According to a survey, over one in four RCMS students use artificial intelligence this year at school for a variety of subjects.
Based on a survey, 27.8% of RCMS students have used AI at least once for their assignments. Around 11.1% of RCMS students used AI over seven times.
Although these statistics may sound high, it’s less than the national average. According to a survey from Junior Achievement, 44% of teenage students are likely to use artificial intelligence for schoolwork instead of doing it themselves.
Some teachers at RCMS said they are okay with the use of artificial intelligence for research purposes as long as it’s not used to generate essays as a whole.
“I think that students should have access to AI just like anyone else would, but I think we should give instructions or how it should be used,” says Mr. William Darr, an eighth grade civics teacher on the Discovery team.
Now, technology often has incorporated artificial intelligence into their innovations.
“It will make life easier but it can take jobs,” says Eileen Kim, a seventh-grader in Dream Team.
Artificial intelligence is just as precise as a human, and sometimes even more. AI is expected to take over 85 million jobs worldwide by 2025. But the trends in AI will also create new jobs. On Upwork, a marketplace for job agencies, generative AI job listings have increased by more than 1,000% in the second quarter of 2023 compared to the end of 2022.
“We are in 2024 and it’s just the start,” said Ms. Jessica Hale, a seventh-grade English teacher on the All Stars team. “Who knows what’s going to happen next?”

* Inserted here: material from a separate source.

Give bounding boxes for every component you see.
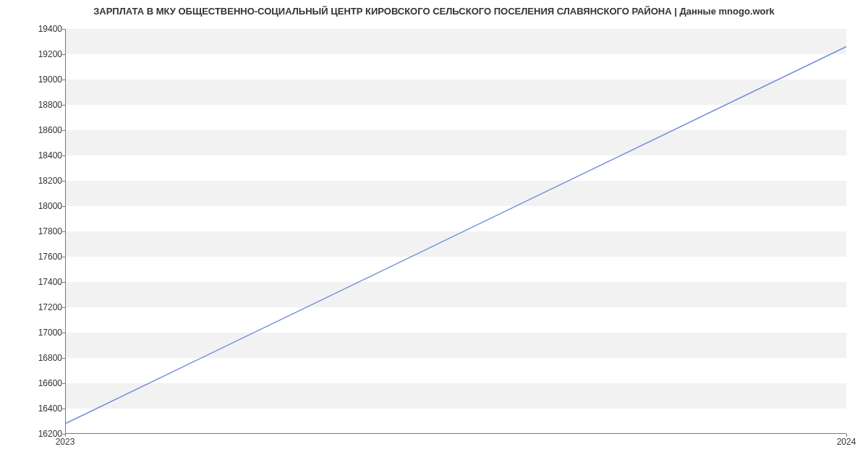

Despite AI’s powers, it has limitations. Although AI poses as a human, artificial intelligence won’t be able to replicate human emotions. Unlike a human, AI has no creativity, and can’t have empathy. Also, artificial intelligence isn’t always accurate. If the data that it’s trained with is inaccurate, it results in a flawed system. Artificial intelligence cannot tell the difference between reliable and unreliable information to generate their responses.
“People start to think that it is smarter than they are, but a human invented AI in the first place, ” says Mr. Darr.